Use of your own equipment is at your own risk; I can sometimes assist you with it, and I'm not opposed to it, but if problems with your own computer were allowed to cause you to have extensions, everyone would have free extensions. It's just not feasible.

At this date [October 15th] it's a bit late for this information to be of use to you for assignment one. Fortunately I have a time-warp here so I'll post this on the course web page retroactively on September 27th. Please be advised.

When the due time approaches, just hand in what you've got; you have to move on with your other work, in this course and in your other courses. But also, please try to avoid last-minute problems by avoiding setting yourself up to have a major change in working environment right at the last minute, such as switching from your home computer to CDF. And you do have to make your program work at CDF, so just start there.

If you know in advance that you're going to be late for a good reason, please talk with me about it in advance; although be warned that my suggestion might be that you should simply submit in advance.
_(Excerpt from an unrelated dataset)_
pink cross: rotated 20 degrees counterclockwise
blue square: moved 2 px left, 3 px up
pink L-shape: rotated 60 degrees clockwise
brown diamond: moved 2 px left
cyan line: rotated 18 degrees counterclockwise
I'd also like to point out that even a zero out of 10% is far better than cheating and suffering an academic penalty. Don't cheat even if you're under pressure; and please re-read the section about academic offences at the end of the course information sheet. Whatever the penalty eventually applied for cheating, it will be worse than merely a zero on the assignment.


Q: (applies to the paper handout only) I can't understand the paragraph at the bottom of the first page about "at least one [command-line argument] is positive". Doesn't "zeller" require three arguments?
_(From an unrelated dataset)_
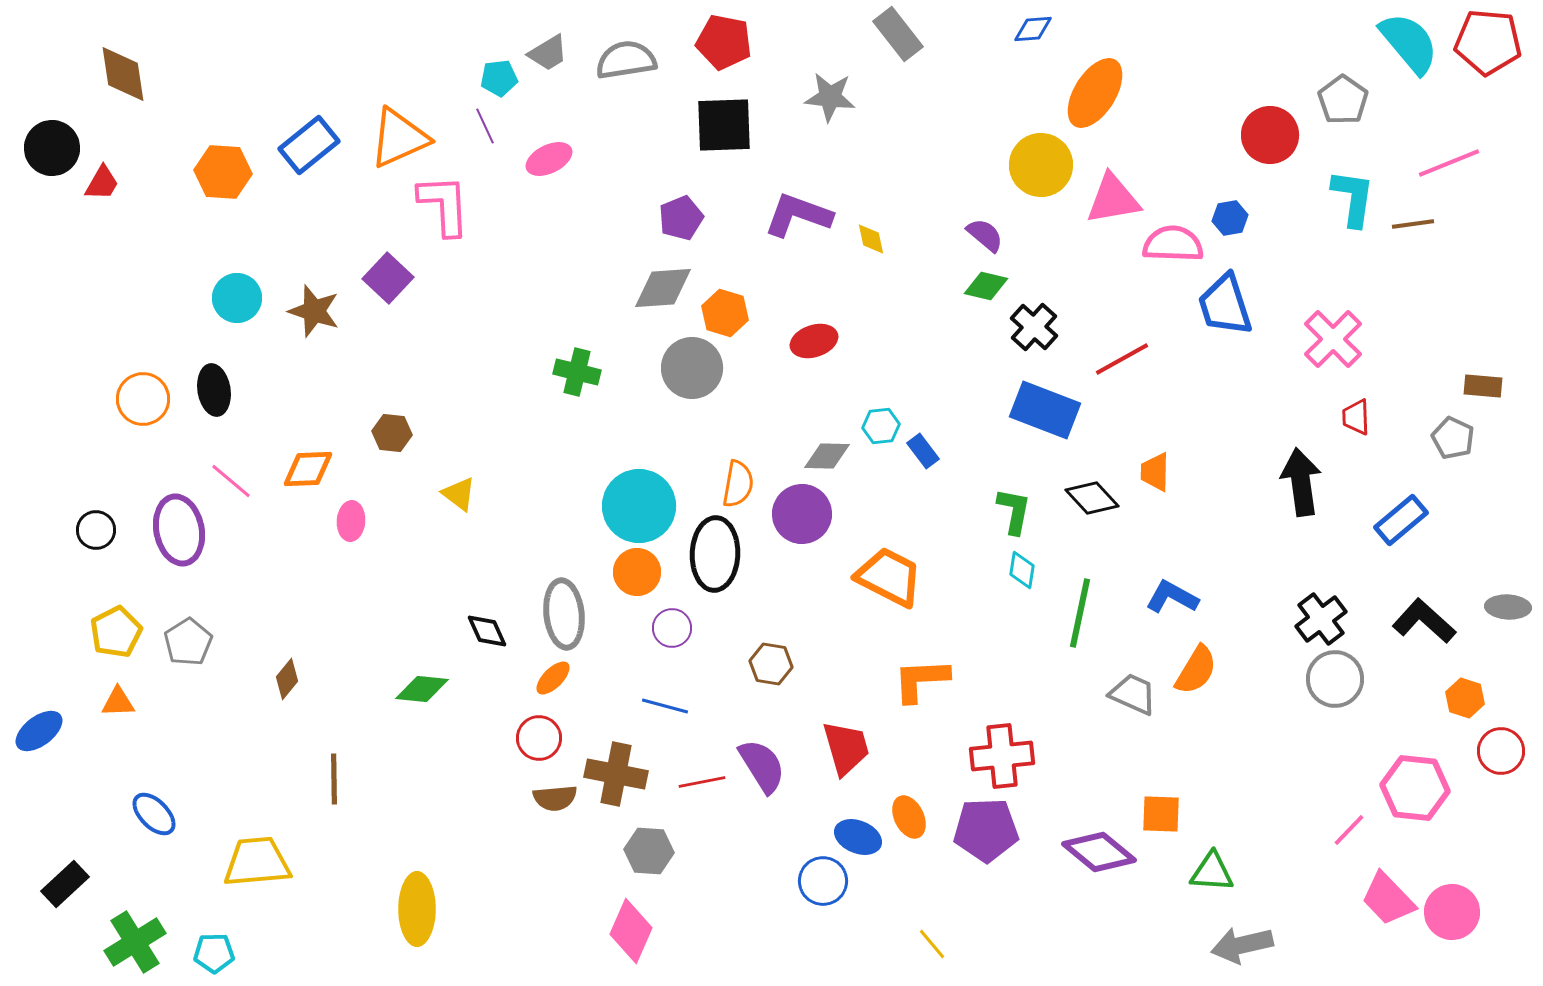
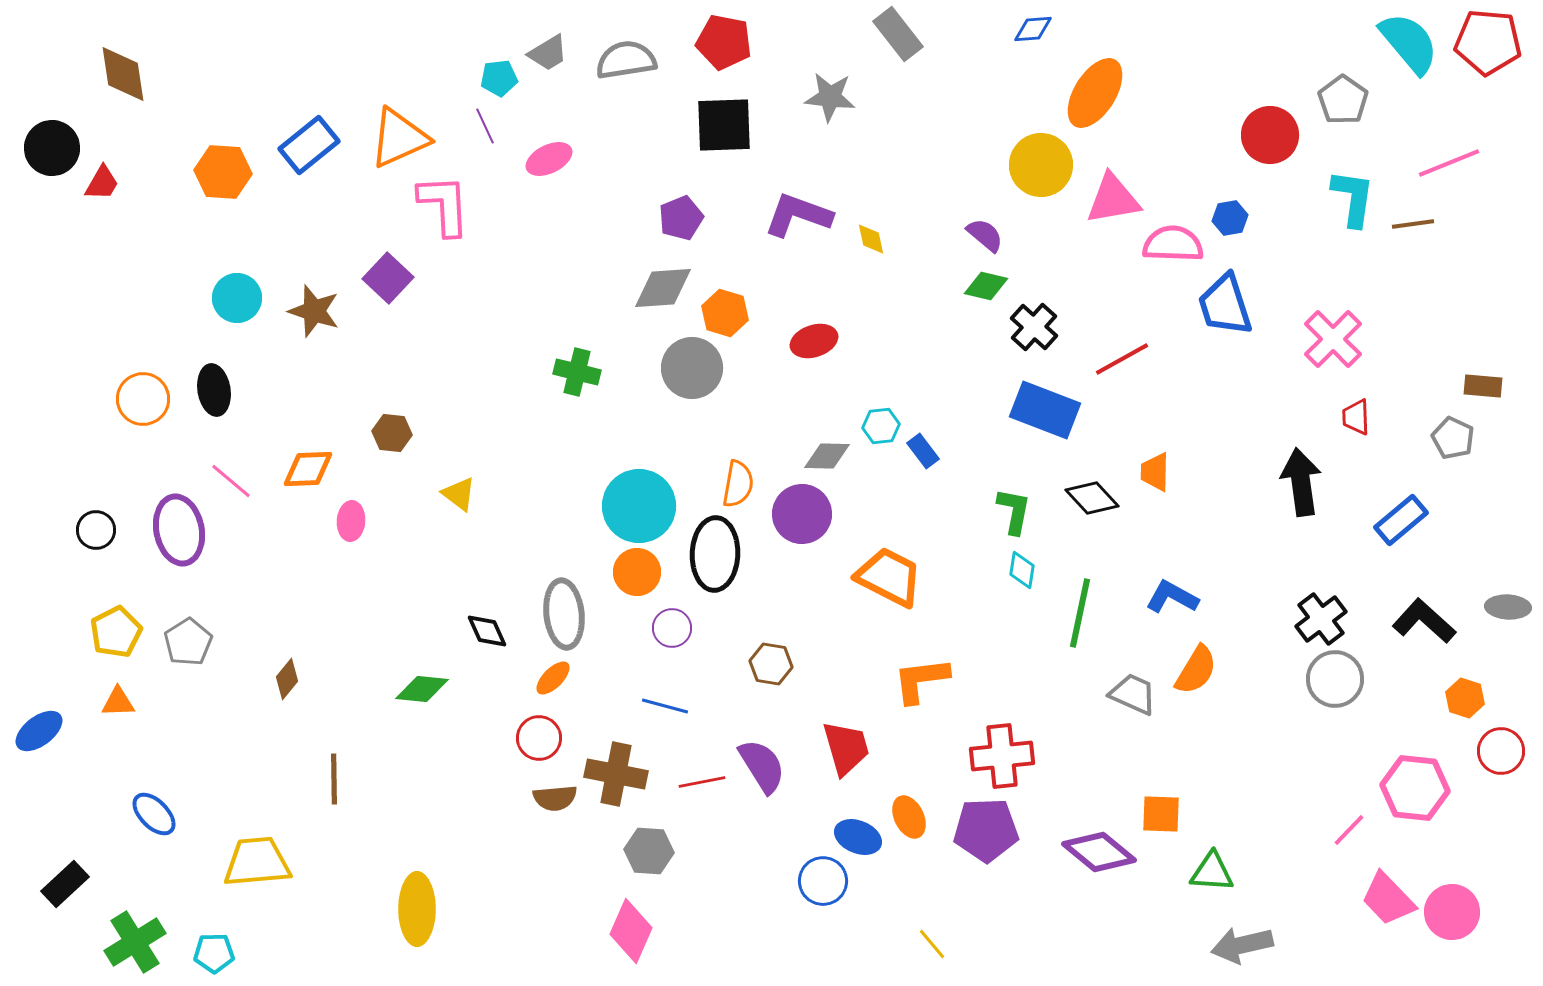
orange L-shape at (921, 680): rotated 4 degrees counterclockwise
A: Oops; this paragraph is meant as a closing paragraph for the specification of "nimmove", not "zeller". I'm not sure how I mixed that up.
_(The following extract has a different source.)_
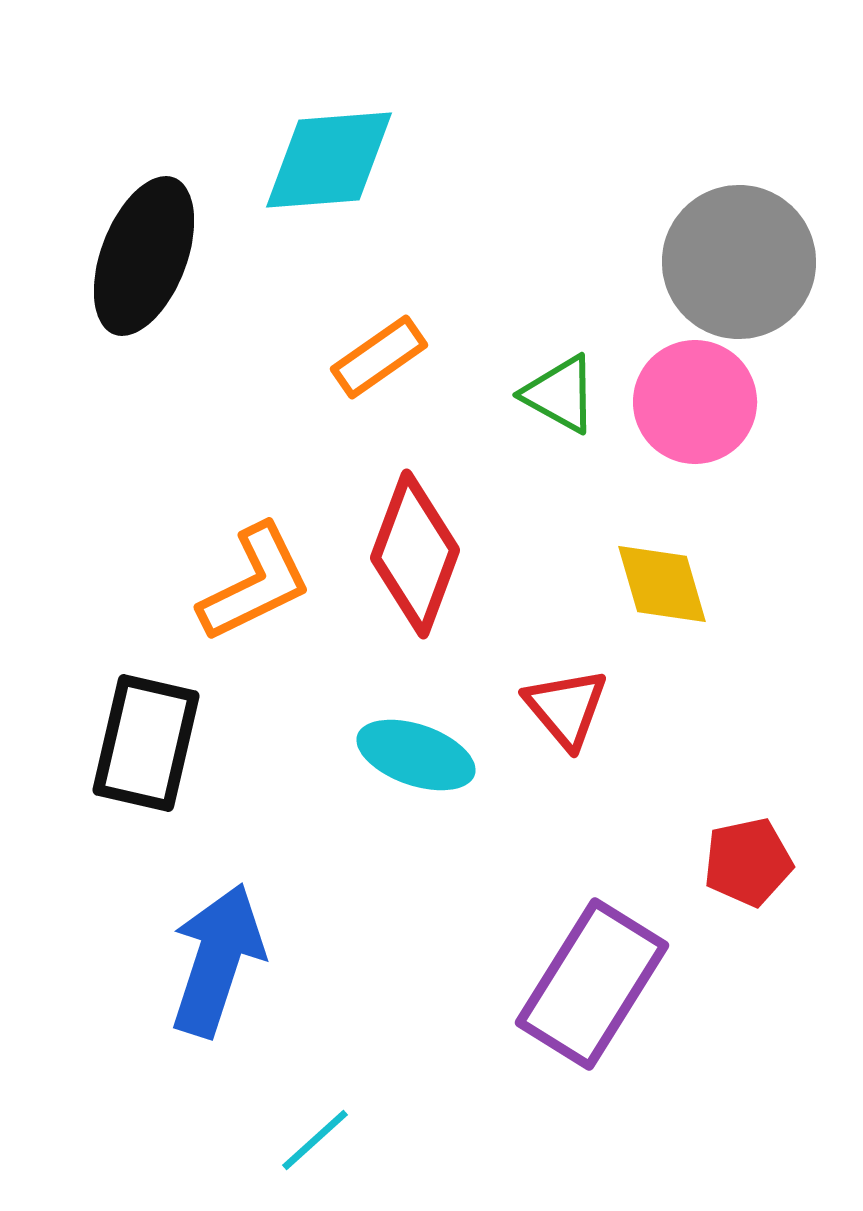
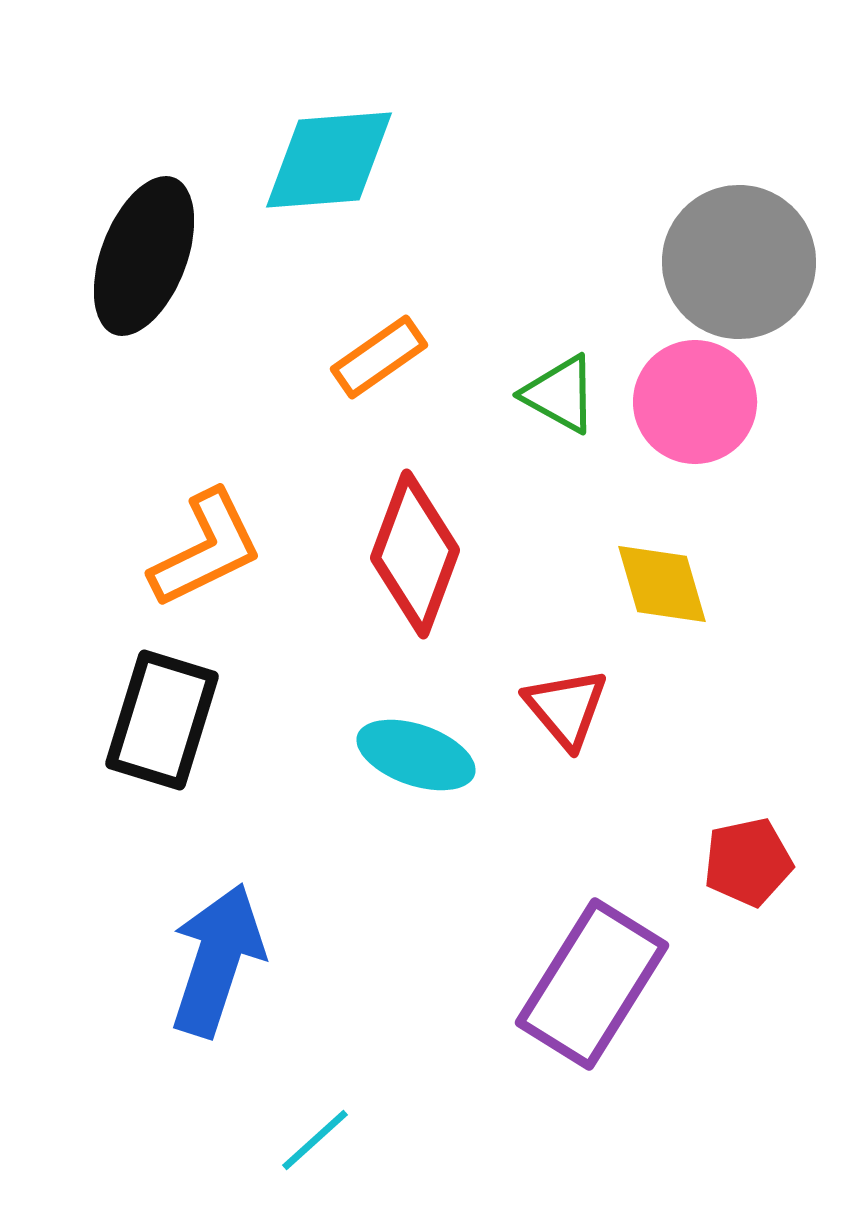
orange L-shape: moved 49 px left, 34 px up
black rectangle: moved 16 px right, 23 px up; rotated 4 degrees clockwise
I've corrected it on the PDF file on the web page.

For zeller, it should say:

You can assume that all command-line arguments are well-formed positive integers, but you do need to check the argument count ($#).
For nimmove, it should say:
You can assume that all command-line arguments are well-formed non-negative integers, and that at least one is positive. However, you should emit a usage message in the case of no arguments.


Q: How do I submit my assignment?

A: Sorry, I seem to have managed to leave that off the hand-out. Oh well, the two pages were full anyway.

I suggest you begin by making a subdirectory to hold your assignment files, plus any other working copies and associated files. Please call your assignment files "zeller" and "nimmove". Your files must have the correct names to be processed by the grading software.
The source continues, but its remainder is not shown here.